>>>

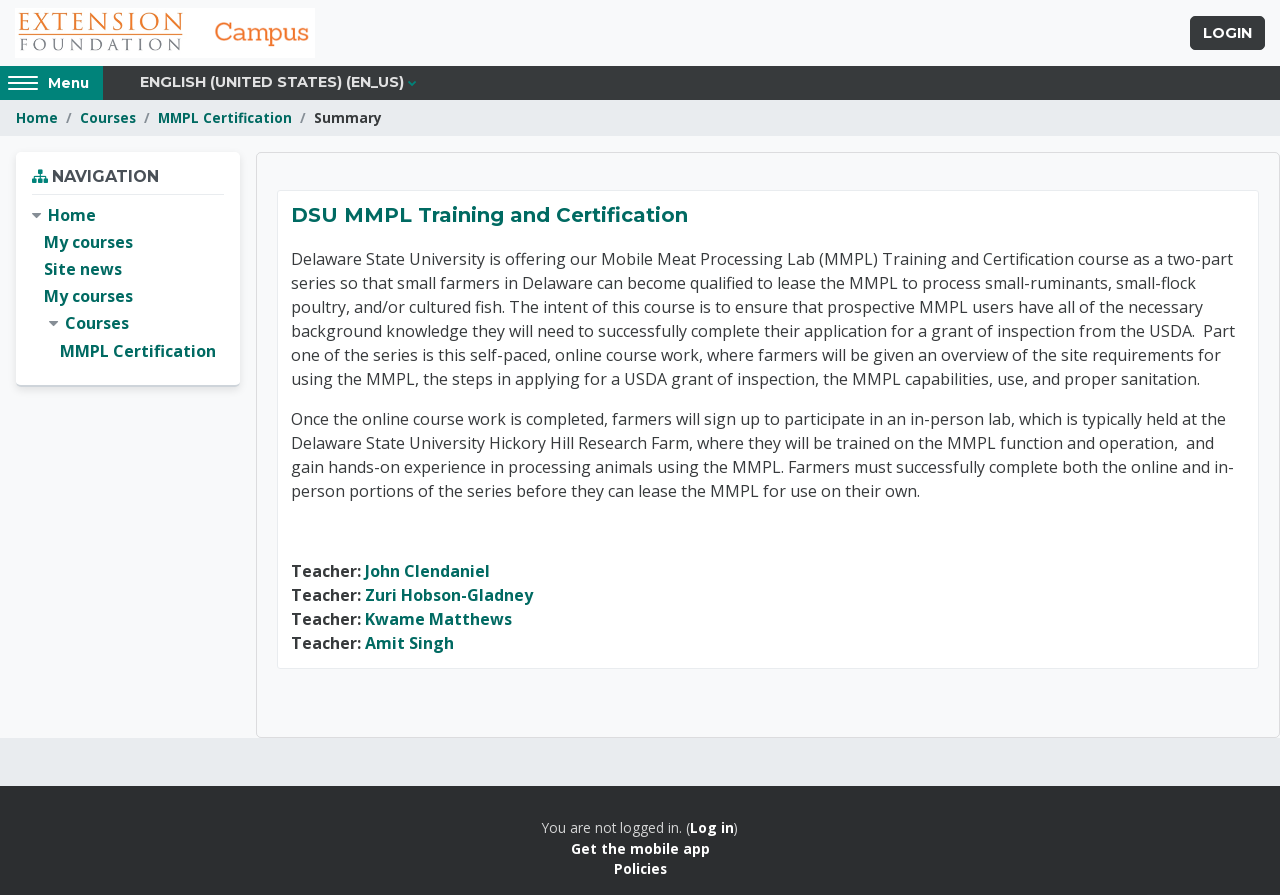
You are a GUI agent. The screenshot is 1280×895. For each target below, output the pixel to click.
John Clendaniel (427, 571)
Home (37, 117)
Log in (712, 827)
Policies (640, 868)
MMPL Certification (225, 117)
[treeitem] (128, 283)
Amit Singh (409, 643)
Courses (108, 117)
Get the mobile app (640, 848)
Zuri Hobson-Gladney (449, 595)
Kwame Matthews (438, 619)
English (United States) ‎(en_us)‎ (272, 82)
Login (1227, 33)
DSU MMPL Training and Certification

<<<

Pictures are to be left out; everything else in the records gets retyped exactly.

You are a GUI agent. The screenshot is 1280×895. For each target below, output the pixel to click.
John Clendaniel (427, 571)
Home (37, 117)
Log in (712, 827)
Policies (640, 868)
MMPL Certification (225, 117)
[treeitem] (128, 283)
Amit Singh (409, 643)
Courses (108, 117)
Get the mobile app (640, 848)
Zuri Hobson-Gladney (449, 595)
Kwame Matthews (438, 619)
English (United States) ‎(en_us)‎ (272, 82)
Login (1227, 33)
DSU MMPL Training and Certification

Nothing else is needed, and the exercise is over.